I’ve just signed up to a new scheme that Arts & Business have set up called Young Professionals on Arts Boards. As the name suggests, the scheme aims to bring together professionals and arts organisations by placing people such as myself onto a group’s Board.

It’s a great way for me get involved at some level with an arts organisation and to hopefully learn about all of the goings on, on a Board. Of course the arts groups hope to gain from our extensive industry experience and in my case they’ll have a wealth of design knowledge that will inevitably dribble from my mouth at some point.

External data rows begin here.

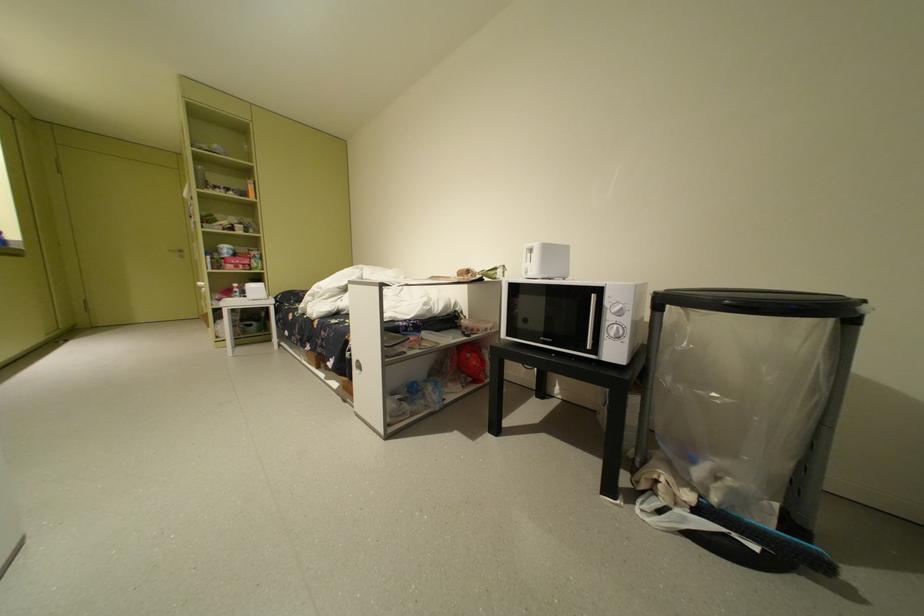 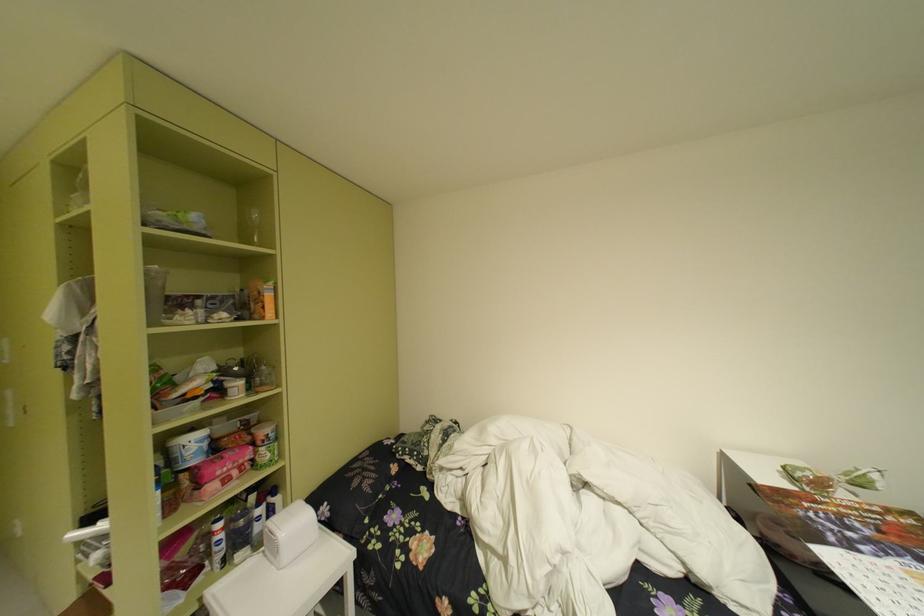 Find the pixel in the second image that matches point 249,288 in the first image.

(235, 528) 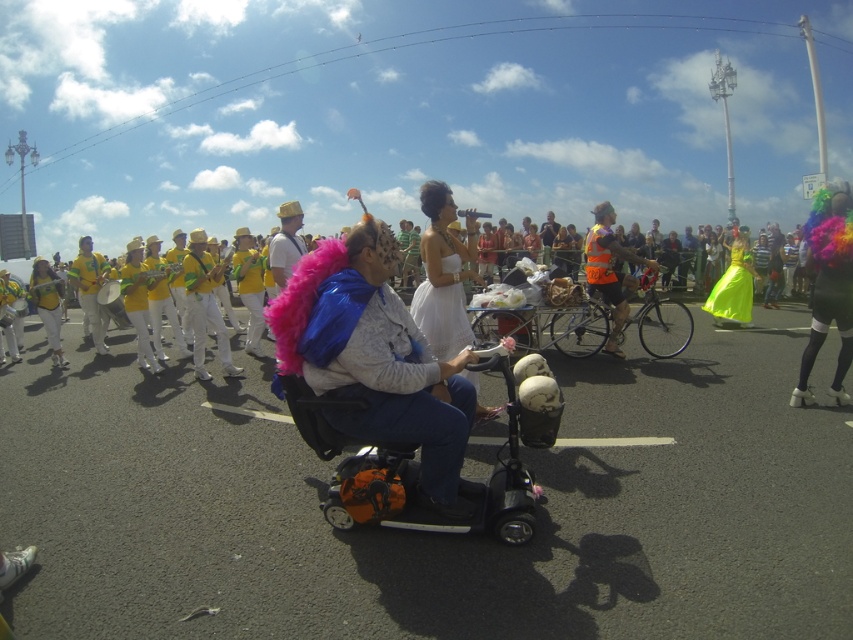 You are a photographer at the event and want to capture both the black plastic scooter at center and the neon yellow satin dress at right in a single frame. Since the scooter is smaller, where should you position your camera to ensure both objects are clearly visible?

Since the black plastic scooter at center is smaller than the neon yellow satin dress at right, you should position your camera closer to the black plastic scooter at center to balance their sizes in the frame.

You are a photographer at the parade and want to capture both the fuzzy pink boa at center and the neon yellow satin dress at right in a single photo. Based on their positions, which object should you focus on first to ensure both are in frame?

The fuzzy pink boa at center is to the left of the neon yellow satin dress at right, so you should focus on the fuzzy pink boa at center first to ensure both are in frame.

You are a photographer trying to capture both the black plastic scooter at center and the neon yellow satin dress at right in a single frame. Based on their positions, which object should you focus on first to ensure both are in the shot?

The black plastic scooter at center is positioned on the left side of neon yellow satin dress at right, so you should focus on the neon yellow satin dress at right first to ensure both are included in the frame. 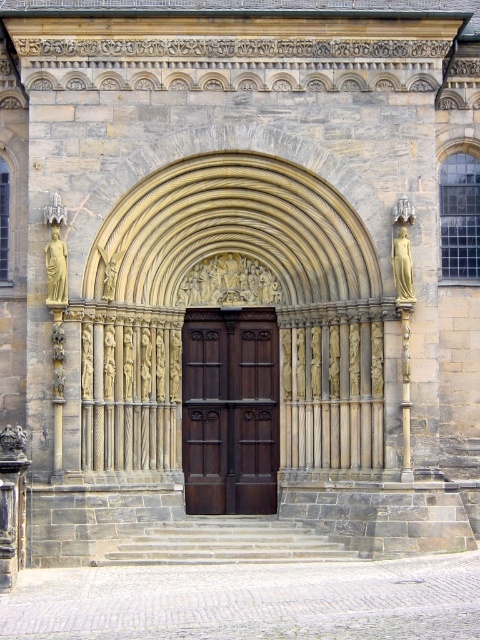 Question: Which point is closer to the camera taking this photo?

Choices:
 (A) (104, 275)
 (B) (191, 394)

Answer: (A)

Question: Is dark wood door at center to the right of golden stone statue at right from the viewer's perspective?

Choices:
 (A) yes
 (B) no

Answer: (B)

Question: Estimate the real-world distances between objects in this image. Which object is closer to the stone relief figures at center?

Choices:
 (A) golden stone statue at left
 (B) golden stone statue at center
 (C) dark wood door at center

Answer: (C)

Question: Does stone relief figures at center have a smaller size compared to golden stone statue at left?

Choices:
 (A) no
 (B) yes

Answer: (B)

Question: Which of these objects is positioned closest to the golden stone statue at right?

Choices:
 (A) golden stone statue at center
 (B) dark wood door at center
 (C) stone relief figures at center

Answer: (C)

Question: Is golden stone statue at left wider than golden stone statue at center?

Choices:
 (A) yes
 (B) no

Answer: (B) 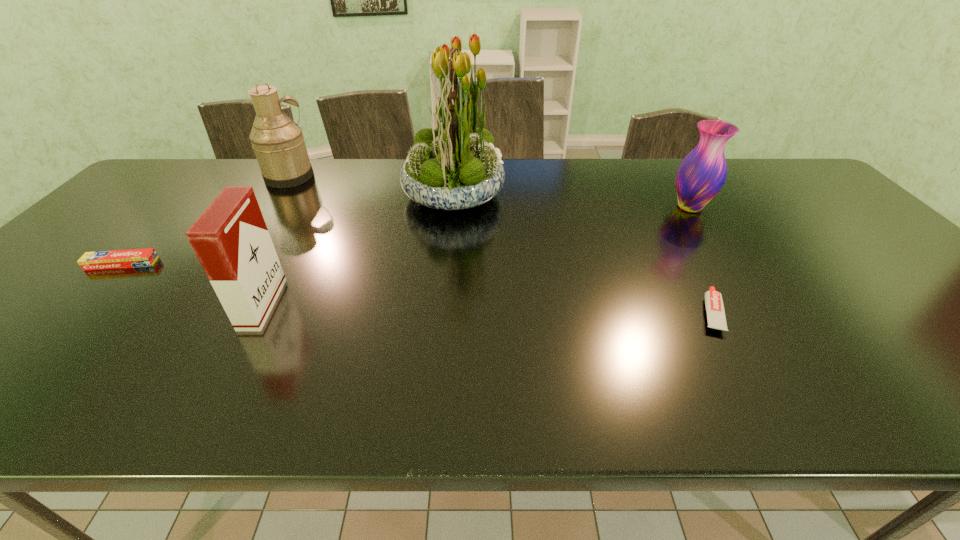 The width and height of the screenshot is (960, 540). What are the coordinates of `free space that satisfies the following two spatial constraints: 1. on the back side of the farther toothpaste; 2. on the left side of the rightmost object` in the screenshot? It's located at (177, 207).

Image resolution: width=960 pixels, height=540 pixels. Find the location of `free space that satisfies the following two spatial constraints: 1. on the front-facing side of the fourth object from left to right; 2. on the right side of the nearer toothpaste`. free space that satisfies the following two spatial constraints: 1. on the front-facing side of the fourth object from left to right; 2. on the right side of the nearer toothpaste is located at coordinates (443, 313).

I want to click on free space in the image that satisfies the following two spatial constraints: 1. on the back side of the second object from left to right; 2. on the right side of the left toothpaste, so click(205, 177).

This screenshot has width=960, height=540. I want to click on free space that satisfies the following two spatial constraints: 1. on the front-facing side of the tallest object; 2. on the back side of the right toothpaste, so [x=443, y=313]. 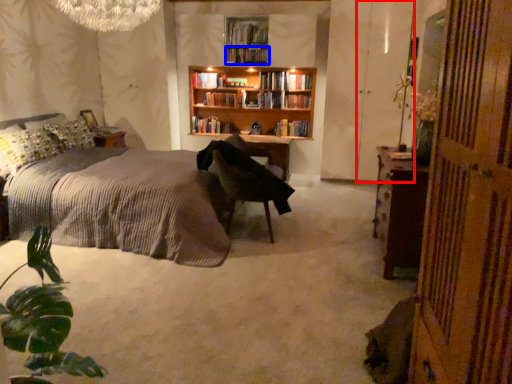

Anyway A&B are in the scarey matching phase at the moment so watch this space.

Cure Zone

As alumni of UCE (now Birmingham City University) we like to have a nose at what the current students are getting up to so we went along to the opening of Cure Zone, an MA Visual Communication show at the Curzon Street Station building in Digbeth. There was some interesting work there, which was presented particularly well we thought, and the building itself is truly fantastic. I’d never even seen it before so it was a bit of a surprise actually.

Future use of the former station is up in the air at the moment but I hope that whatever it becomes it stays open to the public – it’s a stunning space.

Accessibility in mind

I spent two days this week at MediaContent Lab taking part in a Web Accessibility course they’re running. I was initially very apprehensive about the exact nature of the sessions and had no idea at what level it was going to be pitched, but I must say it couldn’t have been more useful.

It’s quite refreshing to know that the sites we build aren’t as bad I feared they might be and that technically we’re doing a lot of things to make accessible websites. However it’s given me a completely new point of view as to how sites should be created with accessibility in mind from the ground up. Before I thought accessibility was all about alt tags, ugly colours and oversized buttons, now I’m starting to think it might mean better sites for everybody.

Much of it is about breaking some of the thought processes taken from print design and looking at web content more fluidly. It’s certainly put accessibility right at the front of our minds for sites we build in the future and I feel a lot more confident that we’re giving people a solid result.